Cascading materialized views

RisingWave supports cascading materialized views — building materialized views on top of other materialized views. This enables multi-layered streaming pipelines entirely in SQL, without external orchestration.
-- Layer 1: Aggregate orders per customer
CREATE MATERIALIZED VIEW customer_totals AS
SELECT customer_id, SUM(amount) AS total
FROM orders GROUP BY customer_id;

-- Layer 2: Find high-value customers
CREATE MATERIALIZED VIEW high_value_customers AS
SELECT customer_id, total
FROM customer_totals WHERE total > 10000;

-- Layer 3: Count high-value customers per region
CREATE MATERIALIZED VIEW high_value_by_region AS
SELECT r.region, COUNT(*) AS customer_count
FROM high_value_customers h
JOIN customers c ON h.customer_id = c.id
JOIN regions r ON c.region_id = r.id
GROUP BY r.region;
Each layer updates incrementally when upstream data changes. Cascading materialized views are strongly consistent — downstream views always reflect the latest state of upstream views.

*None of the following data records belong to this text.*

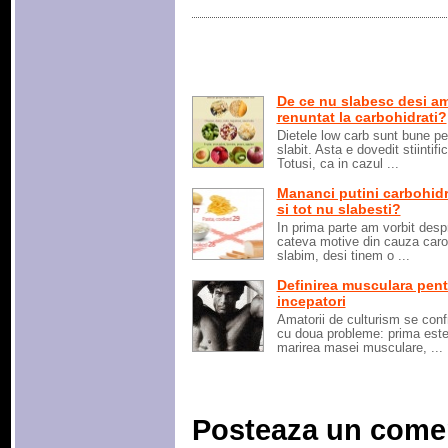
De ce nu slabesc desi a
renuntat la carbohidrati?
Dietele low carb sunt bune pe
slabit. Asta e dovedit stiintific
Totusi, ca in cazul ...
Mananci putini carbohidr
si tot nu slabesti?
In prima parte am vorbit desp
cateva motive din cauza caro
slabim, desi tinem o ...
Definirea musculara pent
incepatori
Amatorii de culturism se conf
cu doua probleme: prima est
marirea masei musculare, ...
Posteaza un come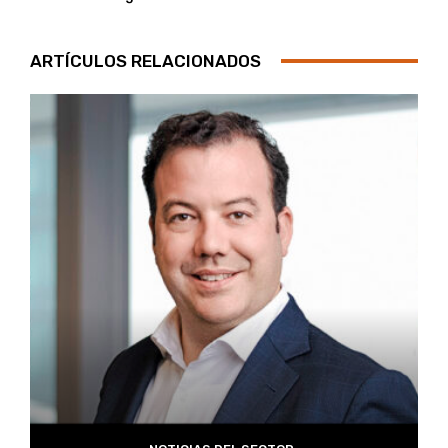
ARTÍCULOS RELACIONADOS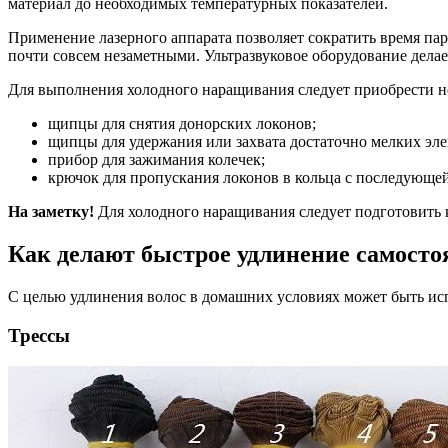
материал до необходимых температурных показателей.
Применение лазерного аппарата позволяет сократить время па
почти совсем незаметными. Ультразвуковое оборудование дела
Для выполнения холодного наращивания следует приобрести н
щипцы для снятия донорских локонов;
щипцы для удержания или захвата достаточно мелких эле
прибор для зажимания колечек;
крючок для пропускания локонов в кольца с последующе
На заметку!
Для холодного наращивания следует подготовить
Как делают быстрое удлинение самосто
С целью удлинения волос в домашних условиях может быть испо
Трессы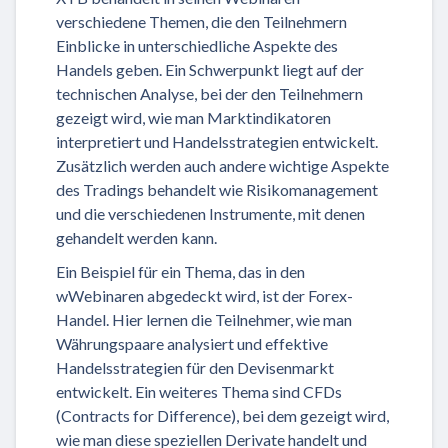
verschiedene Themen, die den Teilnehmern
Einblicke in unterschiedliche Aspekte des
Handels geben. Ein Schwerpunkt liegt auf der
technischen Analyse, bei der den Teilnehmern
gezeigt wird, wie man Marktindikatoren
interpretiert und Handelsstrategien entwickelt.
Zusätzlich werden auch andere wichtige Aspekte
des Tradings behandelt wie Risikomanagement
und die verschiedenen Instrumente, mit denen
gehandelt werden kann.
Ein Beispiel für ein Thema, das in den
wWebinaren abgedeckt wird, ist der Forex-
Handel. Hier lernen die Teilnehmer, wie man
Währungspaare analysiert und effektive
Handelsstrategien für den Devisenmarkt
entwickelt. Ein weiteres Thema sind CFDs
(Contracts for Difference), bei dem gezeigt wird,
wie man diese speziellen Derivate handelt und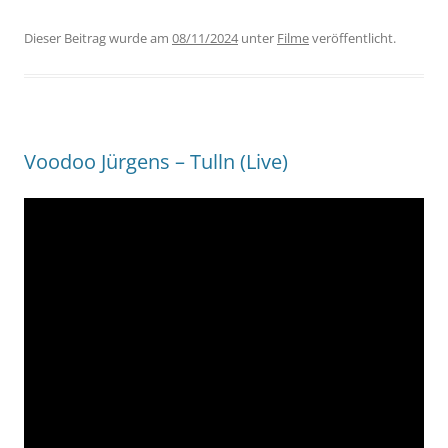
Dieser Beitrag wurde am
08/11/2024
unter
Filme
veröffentlicht.
Voodoo Jürgens – Tulln (Live)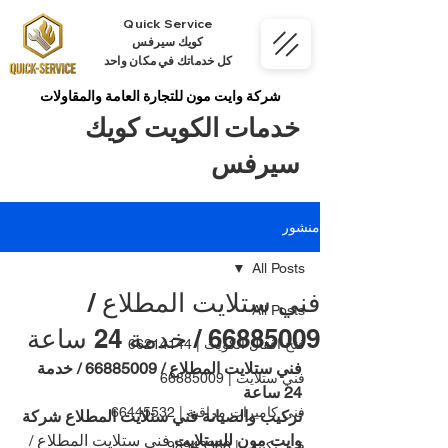
Quick Service
كويك سيرفس
كل خدماتك في مكان واحد
شركة وايت مون للتجارة العامة والمقاولات
خدمات الكويت كويك
سيرفس
منشور
All Posts
فني ستلايت المطلاع /
All Posts
66885009 / خدمة 24 ساعة
فتح اقفال الكويت | 66214144
فني ستلايت المطلاع / 66885009 / خدمة 
فني ستلايت | 66885009
24 ساعة
فني كاميرات مراقبة | 66445532
تركيب والصيانة فني ستلايت المطلاع شركة 
وايت مون للستلايت
 فني ستلايت المطلاع / 
فني تكييف | 98943366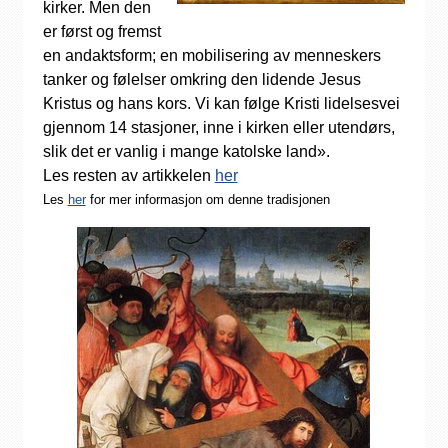
kirker. Men den
er først og fremst
en andaktsform; en mobilisering av menneskers
tanker og følelser omkring den lidende Jesus
Kristus og hans kors. Vi kan følge Kristi lidelsesvei
gjennom 14 stasjoner, inne i kirken eller utendørs,
slik det er vanlig i mange katolske land».
Les resten av artikkelen
her
Les
her
for mer informasjon om denne tradisjonen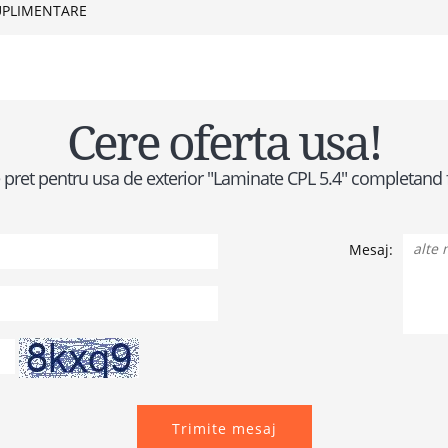
UPLIMENTARE
Cere oferta usa!
 de pret pentru usa de exterior "Laminate CPL 5.4" completand
Mesaj:
Trimite mesaj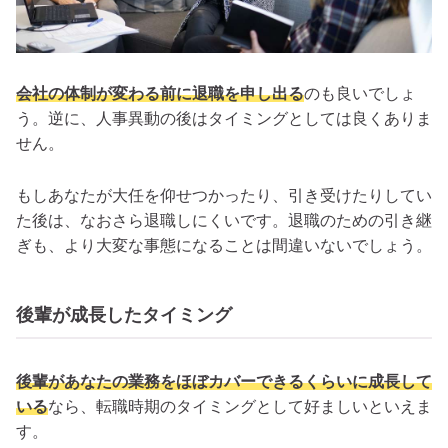
会社の体制が変わる前に退職を申し出る
のも良いでしょ
う。逆に、人事異動の後はタイミングとしては良くありま
せん。
もしあなたが大任を仰せつかったり、引き受けたりしてい
た後は、なおさら退職しにくいです。退職のための引き継
ぎも、より大変な事態になることは間違いないでしょう。
後輩が成長したタイミング
後輩があなたの業務をほぼカバーできるくらいに成長して
いる
なら、転職時期のタイミングとして好ましいといえま
す。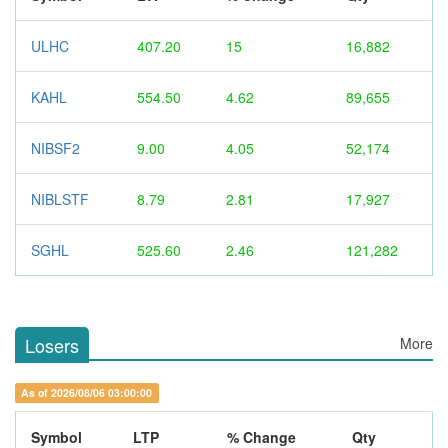
ULHC
407.20
15
16,882
KAHL
554.50
4.62
89,655
NIBSF2
9.00
4.05
52,174
NIBLSTF
8.79
2.81
17,927
SGHL
525.60
2.46
121,282
Losers
More
As of 2026/08/06 03:00:00
Symbol
LTP
% Change
Qty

Materialized views vs. regular views

FeatureRegular viewMaterialized view
Stores dataNo — re-executes query on each accessYes — persists pre-computed results
Query latencyDepends on query complexityNear-instant (reads from stored results)
Data freshnessAlways current (computed on read)Always current (incrementally updated on write)
Resource usageCPU cost on every queryCPU cost on data ingestion; minimal on query
In RisingWave, both regular views (CREATE VIEW) and materialized views are supported. Use regular views for query reuse and abstraction; use materialized views when you need pre-computed, always-fresh results.

Background DDL

For large datasets, the initial backfill of a materialized view can take time. RisingWave supports background DDL to avoid blocking your session:
SET BACKGROUND_DDL = true;
CREATE MATERIALIZED VIEW large_mv AS SELECT ...;
-- Session is not blocked; check progress with SHOW JOBS

When to use materialized views

  • Real-time dashboards: Pre-compute aggregations so dashboards load instantly.
  • Streaming ETL: Transform and enrich data as it arrives, then sink results to downstream systems.
  • Monitoring and alerting: Continuously compute metrics and trigger alerts on threshold crossings.
  • Feature engineering: Maintain up-to-date feature vectors for machine learning models.
  • Online serving: Serve pre-joined, pre-aggregated data to applications with low-latency queries.